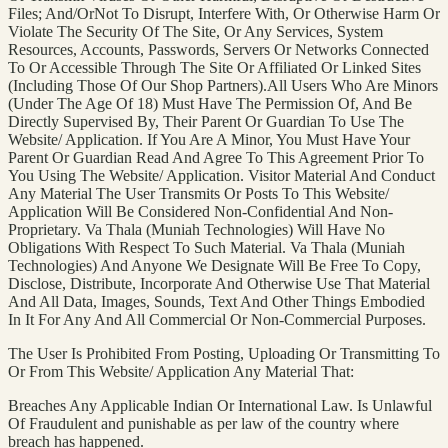
Files; And/OrNot To Disrupt, Interfere With, Or Otherwise Harm Or
Violate The Security Of The Site, Or Any Services, System
Resources, Accounts, Passwords, Servers Or Networks Connected
To Or Accessible Through The Site Or Affiliated Or Linked Sites
(Including Those Of Our Shop Partners).All Users Who Are Minors
(Under The Age Of 18) Must Have The Permission Of, And Be
Directly Supervised By, Their Parent Or Guardian To Use The
Website/ Application. If You Are A Minor, You Must Have Your
Parent Or Guardian Read And Agree To This Agreement Prior To
You Using The Website/ Application. Visitor Material And Conduct
Any Material The User Transmits Or Posts To This Website/
Application Will Be Considered Non-Confidential And Non-
Proprietary. Va Thala (Muniah Technologies) Will Have No
Obligations With Respect To Such Material. Va Thala (Muniah
Technologies) And Anyone We Designate Will Be Free To Copy,
Disclose, Distribute, Incorporate And Otherwise Use That Material
And All Data, Images, Sounds, Text And Other Things Embodied
In It For Any And All Commercial Or Non-Commercial Purposes.
The User Is Prohibited From Posting, Uploading Or Transmitting To
Or From This Website/ Application Any Material That:
Breaches Any Applicable Indian Or International Law. Is Unlawful
Of Fraudulent and punishable as per law of the country where
breach has happened.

--- --- ---

Exercise details:
Please write out, exactly as they appear, the lines from the line containing "Of Fraudulent and" through the last line of the records above, both included.

Written solution:
Of Fraudulent and punishable as per law of the country where
breach has happened.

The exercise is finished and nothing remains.